### To do
Reproduce the data exactly. Omit no record.

### Entries supplied
============

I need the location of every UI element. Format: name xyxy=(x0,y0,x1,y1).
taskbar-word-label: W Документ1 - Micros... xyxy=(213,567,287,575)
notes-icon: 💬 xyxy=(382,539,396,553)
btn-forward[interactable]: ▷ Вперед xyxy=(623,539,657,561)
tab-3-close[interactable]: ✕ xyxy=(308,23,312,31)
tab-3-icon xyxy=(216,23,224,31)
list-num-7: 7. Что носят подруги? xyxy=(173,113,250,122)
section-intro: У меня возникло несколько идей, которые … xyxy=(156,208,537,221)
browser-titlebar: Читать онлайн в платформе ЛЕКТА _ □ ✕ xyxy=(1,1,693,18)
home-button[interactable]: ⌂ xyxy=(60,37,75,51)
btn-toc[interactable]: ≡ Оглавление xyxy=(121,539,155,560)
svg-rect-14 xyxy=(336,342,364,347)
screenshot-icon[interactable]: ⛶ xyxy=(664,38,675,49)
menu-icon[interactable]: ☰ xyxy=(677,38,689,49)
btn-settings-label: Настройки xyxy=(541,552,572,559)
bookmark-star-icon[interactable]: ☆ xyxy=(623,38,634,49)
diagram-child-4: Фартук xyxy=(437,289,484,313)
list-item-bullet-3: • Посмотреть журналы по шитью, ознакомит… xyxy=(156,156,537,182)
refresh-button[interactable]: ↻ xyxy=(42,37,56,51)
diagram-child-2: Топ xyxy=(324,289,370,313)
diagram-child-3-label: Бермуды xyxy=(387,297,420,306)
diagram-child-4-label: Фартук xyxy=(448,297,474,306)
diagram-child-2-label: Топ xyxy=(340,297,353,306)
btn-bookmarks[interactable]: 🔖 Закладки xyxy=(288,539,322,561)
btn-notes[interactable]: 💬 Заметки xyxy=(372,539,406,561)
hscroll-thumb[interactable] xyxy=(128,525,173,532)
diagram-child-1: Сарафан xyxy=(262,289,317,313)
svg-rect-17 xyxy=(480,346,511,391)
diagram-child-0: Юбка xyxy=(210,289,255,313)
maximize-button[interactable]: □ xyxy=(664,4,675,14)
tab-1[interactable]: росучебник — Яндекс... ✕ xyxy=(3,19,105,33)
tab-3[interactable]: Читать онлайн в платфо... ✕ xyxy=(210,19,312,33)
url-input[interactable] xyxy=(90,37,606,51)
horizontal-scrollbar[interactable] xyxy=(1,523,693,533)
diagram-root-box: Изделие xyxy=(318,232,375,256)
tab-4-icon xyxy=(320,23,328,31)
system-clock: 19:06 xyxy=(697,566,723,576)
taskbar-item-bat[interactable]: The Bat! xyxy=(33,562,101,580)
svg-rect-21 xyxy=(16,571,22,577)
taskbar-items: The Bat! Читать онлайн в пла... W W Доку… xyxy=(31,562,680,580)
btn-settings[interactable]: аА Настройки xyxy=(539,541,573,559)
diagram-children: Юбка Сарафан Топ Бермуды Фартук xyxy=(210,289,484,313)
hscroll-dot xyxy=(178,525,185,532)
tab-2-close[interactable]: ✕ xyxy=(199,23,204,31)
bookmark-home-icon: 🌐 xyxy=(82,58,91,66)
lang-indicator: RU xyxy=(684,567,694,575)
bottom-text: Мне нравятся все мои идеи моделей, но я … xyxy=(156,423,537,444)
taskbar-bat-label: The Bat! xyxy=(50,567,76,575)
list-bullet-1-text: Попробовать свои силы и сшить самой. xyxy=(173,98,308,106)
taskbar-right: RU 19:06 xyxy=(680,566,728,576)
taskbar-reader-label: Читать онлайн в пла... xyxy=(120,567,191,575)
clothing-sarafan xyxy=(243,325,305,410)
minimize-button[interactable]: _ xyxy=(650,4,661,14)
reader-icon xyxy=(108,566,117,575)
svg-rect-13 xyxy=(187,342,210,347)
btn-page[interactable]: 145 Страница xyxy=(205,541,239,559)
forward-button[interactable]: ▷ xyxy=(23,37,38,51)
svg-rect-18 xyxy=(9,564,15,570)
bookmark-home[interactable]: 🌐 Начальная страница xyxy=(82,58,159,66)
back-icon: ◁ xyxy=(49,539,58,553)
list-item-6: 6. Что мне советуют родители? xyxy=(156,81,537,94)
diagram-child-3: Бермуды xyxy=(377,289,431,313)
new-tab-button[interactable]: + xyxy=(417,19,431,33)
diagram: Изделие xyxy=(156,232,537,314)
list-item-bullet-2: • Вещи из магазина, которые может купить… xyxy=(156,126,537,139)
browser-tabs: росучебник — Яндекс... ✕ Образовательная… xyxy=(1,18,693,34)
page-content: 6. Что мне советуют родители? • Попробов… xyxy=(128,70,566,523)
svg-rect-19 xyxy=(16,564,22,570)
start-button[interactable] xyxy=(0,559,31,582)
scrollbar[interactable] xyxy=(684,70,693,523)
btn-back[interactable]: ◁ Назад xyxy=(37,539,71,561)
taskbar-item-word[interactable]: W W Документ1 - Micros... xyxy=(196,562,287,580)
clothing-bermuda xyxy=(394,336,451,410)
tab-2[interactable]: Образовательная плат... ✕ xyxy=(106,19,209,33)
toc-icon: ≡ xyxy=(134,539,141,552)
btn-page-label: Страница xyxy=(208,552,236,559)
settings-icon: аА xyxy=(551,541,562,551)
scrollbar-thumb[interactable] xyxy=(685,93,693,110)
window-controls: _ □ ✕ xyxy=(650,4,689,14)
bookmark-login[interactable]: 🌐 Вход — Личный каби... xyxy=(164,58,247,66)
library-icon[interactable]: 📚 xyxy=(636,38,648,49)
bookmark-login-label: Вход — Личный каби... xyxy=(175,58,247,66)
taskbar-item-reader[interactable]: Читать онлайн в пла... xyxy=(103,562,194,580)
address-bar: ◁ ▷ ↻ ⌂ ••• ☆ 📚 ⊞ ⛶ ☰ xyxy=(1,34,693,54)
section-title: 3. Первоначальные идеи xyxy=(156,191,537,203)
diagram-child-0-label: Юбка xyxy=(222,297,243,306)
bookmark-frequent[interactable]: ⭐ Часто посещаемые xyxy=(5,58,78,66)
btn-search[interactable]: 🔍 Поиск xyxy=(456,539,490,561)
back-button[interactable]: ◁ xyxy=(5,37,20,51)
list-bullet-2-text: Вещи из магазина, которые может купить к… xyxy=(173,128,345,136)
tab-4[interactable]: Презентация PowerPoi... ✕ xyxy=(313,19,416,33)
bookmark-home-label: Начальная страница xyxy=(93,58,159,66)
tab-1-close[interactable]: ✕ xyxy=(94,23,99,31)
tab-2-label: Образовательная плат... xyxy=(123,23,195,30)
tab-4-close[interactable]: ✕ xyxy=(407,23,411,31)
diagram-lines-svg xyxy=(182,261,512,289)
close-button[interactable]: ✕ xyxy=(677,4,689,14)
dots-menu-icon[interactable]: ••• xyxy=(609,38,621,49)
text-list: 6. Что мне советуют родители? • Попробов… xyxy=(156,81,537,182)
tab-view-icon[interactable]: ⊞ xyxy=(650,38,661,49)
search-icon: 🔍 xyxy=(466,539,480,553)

============

### Solution for this exercise
I need the location of every UI element. Format: name xyxy=(x0,y0,x1,y1).
taskbar-word-label: W Документ1 - Micros... xyxy=(213,567,287,575)
notes-icon: 💬 xyxy=(382,539,396,553)
btn-forward[interactable]: ▷ Вперед xyxy=(623,539,657,561)
tab-3-close[interactable]: ✕ xyxy=(308,23,312,31)
tab-3-icon xyxy=(216,23,224,31)
list-num-7: 7. Что носят подруги? xyxy=(173,113,250,122)
section-intro: У меня возникло несколько идей, которые … xyxy=(156,208,537,221)
browser-titlebar: Читать онлайн в платформе ЛЕКТА _ □ ✕ xyxy=(1,1,693,18)
home-button[interactable]: ⌂ xyxy=(60,37,75,51)
btn-toc[interactable]: ≡ Оглавление xyxy=(121,539,155,560)
svg-rect-14 xyxy=(336,342,364,347)
screenshot-icon[interactable]: ⛶ xyxy=(664,38,675,49)
menu-icon[interactable]: ☰ xyxy=(677,38,689,49)
btn-settings-label: Настройки xyxy=(541,552,572,559)
bookmark-star-icon[interactable]: ☆ xyxy=(623,38,634,49)
diagram-child-4: Фартук xyxy=(437,289,484,313)
list-item-bullet-3: • Посмотреть журналы по шитью, ознакомит… xyxy=(156,156,537,182)
refresh-button[interactable]: ↻ xyxy=(42,37,56,51)
diagram-child-2: Топ xyxy=(324,289,370,313)
diagram-child-3-label: Бермуды xyxy=(387,297,420,306)
diagram-child-4-label: Фартук xyxy=(448,297,474,306)
diagram-child-2-label: Топ xyxy=(340,297,353,306)
btn-bookmarks[interactable]: 🔖 Закладки xyxy=(288,539,322,561)
btn-notes[interactable]: 💬 Заметки xyxy=(372,539,406,561)
hscroll-thumb[interactable] xyxy=(128,525,173,532)
diagram-child-1: Сарафан xyxy=(262,289,317,313)
svg-rect-17 xyxy=(480,346,511,391)
diagram-child-0: Юбка xyxy=(210,289,255,313)
maximize-button[interactable]: □ xyxy=(664,4,675,14)
tab-1[interactable]: росучебник — Яндекс... ✕ xyxy=(3,19,105,33)
tab-3[interactable]: Читать онлайн в платфо... ✕ xyxy=(210,19,312,33)
url-input[interactable] xyxy=(90,37,606,51)
horizontal-scrollbar[interactable] xyxy=(1,523,693,533)
diagram-root-box: Изделие xyxy=(318,232,375,256)
tab-4-icon xyxy=(320,23,328,31)
system-clock: 19:06 xyxy=(697,566,723,576)
taskbar-item-bat[interactable]: The Bat! xyxy=(33,562,101,580)
svg-rect-21 xyxy=(16,571,22,577)
taskbar-items: The Bat! Читать онлайн в пла... W W Доку… xyxy=(31,562,680,580)
btn-settings[interactable]: аА Настройки xyxy=(539,541,573,559)
diagram-children: Юбка Сарафан Топ Бермуды Фартук xyxy=(210,289,484,313)
hscroll-dot xyxy=(178,525,185,532)
tab-2-close[interactable]: ✕ xyxy=(199,23,204,31)
bookmark-home-icon: 🌐 xyxy=(82,58,91,66)
lang-indicator: RU xyxy=(684,567,694,575)
bottom-text: Мне нравятся все мои идеи моделей, но я … xyxy=(156,423,537,444)
taskbar-bat-label: The Bat! xyxy=(50,567,76,575)
list-bullet-1-text: Попробовать свои силы и сшить самой. xyxy=(173,98,308,106)
taskbar-right: RU 19:06 xyxy=(680,566,728,576)
taskbar-reader-label: Читать онлайн в пла... xyxy=(120,567,191,575)
clothing-sarafan xyxy=(243,325,305,410)
minimize-button[interactable]: _ xyxy=(650,4,661,14)
reader-icon xyxy=(108,566,117,575)
svg-rect-13 xyxy=(187,342,210,347)
btn-page[interactable]: 145 Страница xyxy=(205,541,239,559)
forward-button[interactable]: ▷ xyxy=(23,37,38,51)
svg-rect-18 xyxy=(9,564,15,570)
bookmark-home[interactable]: 🌐 Начальная страница xyxy=(82,58,159,66)
back-icon: ◁ xyxy=(49,539,58,553)
list-item-6: 6. Что мне советуют родители? xyxy=(156,81,537,94)
diagram-child-3: Бермуды xyxy=(377,289,431,313)
new-tab-button[interactable]: + xyxy=(417,19,431,33)
diagram: Изделие xyxy=(156,232,537,314)
list-item-bullet-2: • Вещи из магазина, которые может купить… xyxy=(156,126,537,139)
browser-tabs: росучебник — Яндекс... ✕ Образовательная… xyxy=(1,18,693,34)
page-content: 6. Что мне советуют родители? • Попробов… xyxy=(128,70,566,523)
svg-rect-19 xyxy=(16,564,22,570)
start-button[interactable] xyxy=(0,559,31,582)
scrollbar[interactable] xyxy=(684,70,693,523)
btn-back[interactable]: ◁ Назад xyxy=(37,539,71,561)
taskbar-item-word[interactable]: W W Документ1 - Micros... xyxy=(196,562,287,580)
clothing-bermuda xyxy=(394,336,451,410)
tab-2[interactable]: Образовательная плат... ✕ xyxy=(106,19,209,33)
toc-icon: ≡ xyxy=(134,539,141,552)
btn-page-label: Страница xyxy=(208,552,236,559)
settings-icon: аА xyxy=(551,541,562,551)
scrollbar-thumb[interactable] xyxy=(685,93,693,110)
window-controls: _ □ ✕ xyxy=(650,4,689,14)
bookmark-login[interactable]: 🌐 Вход — Личный каби... xyxy=(164,58,247,66)
library-icon[interactable]: 📚 xyxy=(636,38,648,49)
bookmark-login-label: Вход — Личный каби... xyxy=(175,58,247,66)
taskbar-item-reader[interactable]: Читать онлайн в пла... xyxy=(103,562,194,580)
address-bar: ◁ ▷ ↻ ⌂ ••• ☆ 📚 ⊞ ⛶ ☰ xyxy=(1,34,693,54)
section-title: 3. Первоначальные идеи xyxy=(156,191,537,203)
diagram-child-0-label: Юбка xyxy=(222,297,243,306)
bookmark-frequent[interactable]: ⭐ Часто посещаемые xyxy=(5,58,78,66)
btn-search[interactable]: 🔍 Поиск xyxy=(456,539,490,561)
back-button[interactable]: ◁ xyxy=(5,37,20,51)
list-bullet-2-text: Вещи из магазина, которые может купить к… xyxy=(173,128,345,136)
tab-4[interactable]: Презентация PowerPoi... ✕ xyxy=(313,19,416,33)
bookmark-home-label: Начальная страница xyxy=(93,58,159,66)
tab-1-close[interactable]: ✕ xyxy=(94,23,99,31)
tab-2-label: Образовательная плат... xyxy=(123,23,195,30)
tab-4-close[interactable]: ✕ xyxy=(407,23,411,31)
diagram-lines-svg xyxy=(182,261,512,289)
close-button[interactable]: ✕ xyxy=(677,4,689,14)
dots-menu-icon[interactable]: ••• xyxy=(609,38,621,49)
text-list: 6. Что мне советуют родители? • Попробов… xyxy=(156,81,537,182)
tab-view-icon[interactable]: ⊞ xyxy=(650,38,661,49)
search-icon: 🔍 xyxy=(466,539,480,553)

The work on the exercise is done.